What that means for the remaining businesses, such as the alterations shop and shoe repair business that used to sandwich Henry’s antique store, remains to be seen.
“I wish I had $2 million, because I would buy that damn thing and keep my alteration shop right there,” said Henry. “I’d continue to take my shoes to the shoe shop; I’d continue to get strange, vintage items from Darlene at Scarlett Loves Retro.”
Even though Ponce is booming, with developments like PCM’s adaptive-reuse success and the upcoming “Murder Kroger” replacement mixed-use complex nearby, Henry said few people appreciate the corridor for what it truly is: “The ironic underbelly of Atlanta.”

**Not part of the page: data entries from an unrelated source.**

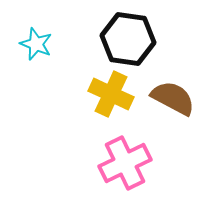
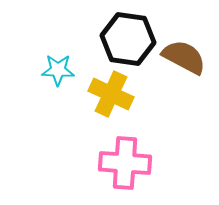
cyan star: moved 22 px right, 26 px down; rotated 20 degrees counterclockwise
brown semicircle: moved 11 px right, 41 px up
pink cross: rotated 30 degrees clockwise
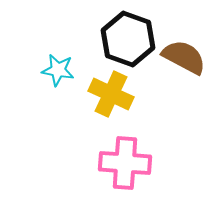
black hexagon: rotated 12 degrees clockwise
cyan star: rotated 8 degrees clockwise
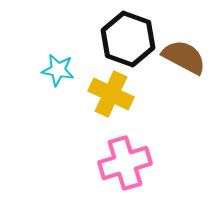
pink cross: rotated 21 degrees counterclockwise
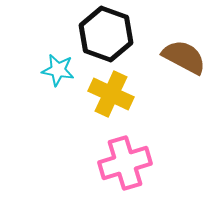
black hexagon: moved 22 px left, 5 px up
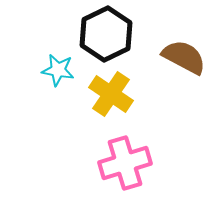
black hexagon: rotated 14 degrees clockwise
yellow cross: rotated 9 degrees clockwise
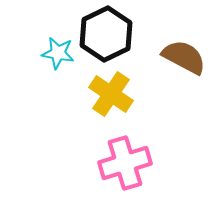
cyan star: moved 17 px up
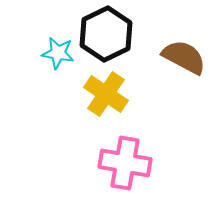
yellow cross: moved 5 px left
pink cross: rotated 27 degrees clockwise
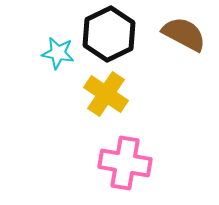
black hexagon: moved 3 px right
brown semicircle: moved 23 px up
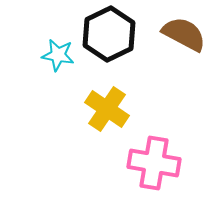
cyan star: moved 2 px down
yellow cross: moved 1 px right, 15 px down
pink cross: moved 29 px right
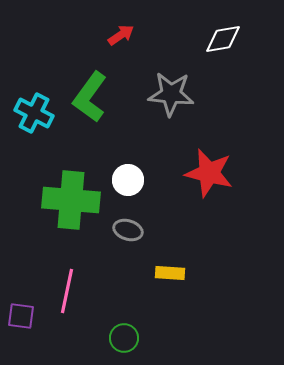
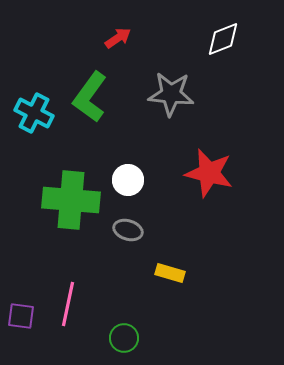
red arrow: moved 3 px left, 3 px down
white diamond: rotated 12 degrees counterclockwise
yellow rectangle: rotated 12 degrees clockwise
pink line: moved 1 px right, 13 px down
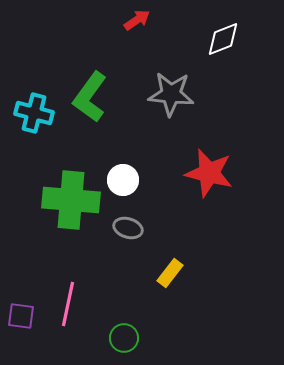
red arrow: moved 19 px right, 18 px up
cyan cross: rotated 12 degrees counterclockwise
white circle: moved 5 px left
gray ellipse: moved 2 px up
yellow rectangle: rotated 68 degrees counterclockwise
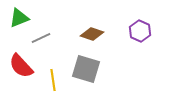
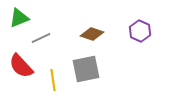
gray square: rotated 28 degrees counterclockwise
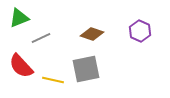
yellow line: rotated 70 degrees counterclockwise
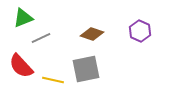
green triangle: moved 4 px right
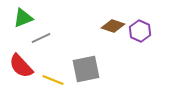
brown diamond: moved 21 px right, 8 px up
yellow line: rotated 10 degrees clockwise
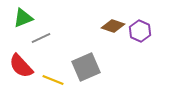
gray square: moved 2 px up; rotated 12 degrees counterclockwise
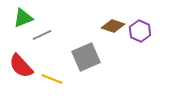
gray line: moved 1 px right, 3 px up
gray square: moved 10 px up
yellow line: moved 1 px left, 1 px up
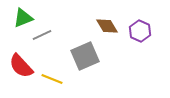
brown diamond: moved 6 px left; rotated 40 degrees clockwise
gray square: moved 1 px left, 1 px up
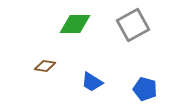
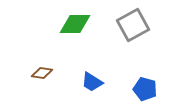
brown diamond: moved 3 px left, 7 px down
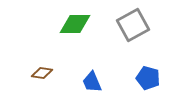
blue trapezoid: rotated 35 degrees clockwise
blue pentagon: moved 3 px right, 11 px up
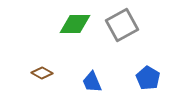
gray square: moved 11 px left
brown diamond: rotated 20 degrees clockwise
blue pentagon: rotated 15 degrees clockwise
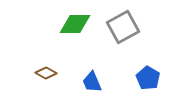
gray square: moved 1 px right, 2 px down
brown diamond: moved 4 px right
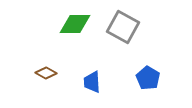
gray square: rotated 32 degrees counterclockwise
blue trapezoid: rotated 20 degrees clockwise
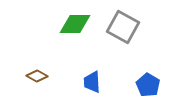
brown diamond: moved 9 px left, 3 px down
blue pentagon: moved 7 px down
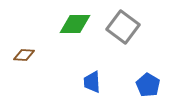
gray square: rotated 8 degrees clockwise
brown diamond: moved 13 px left, 21 px up; rotated 25 degrees counterclockwise
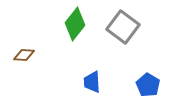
green diamond: rotated 52 degrees counterclockwise
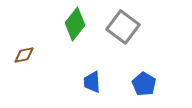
brown diamond: rotated 15 degrees counterclockwise
blue pentagon: moved 4 px left, 1 px up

“It should be the center of commerce, as it’s the main corridor that splits the city,” he said. “Ponce always seemed more important, and special, to me than anyone ever gave it credit for.”
The buildings at 432 Ponce, at the corner of Charles Allen Drive, were built in the 1940s and ’50s, and the possibility that they could be demolished isn’t necessarily an anomaly in the evolving area.
This past spring, a century-old mansion in the 300 block of Ponce was listed for more than $4.6 million.
Called the Big House on Ponce, it was marketed as a “rare investment opportunity,” thanks to zoning that’s “ideal for investors and builders to develop stack flight condos, townhomes, or mixed-use with retail on the main [floor] and [residential] above,” according to the listing.
And in Poncey-Highland, JPMorgan Chase Bank recently bought the circa-1913 Barnett Building on Ponce, which stands between a Rite Aid and Moe’s Southwest Grill.
Earlier this year, the Barnett Building was slated to fall for a walk-up bank branch, but a city-back historic designation aims to preserve it.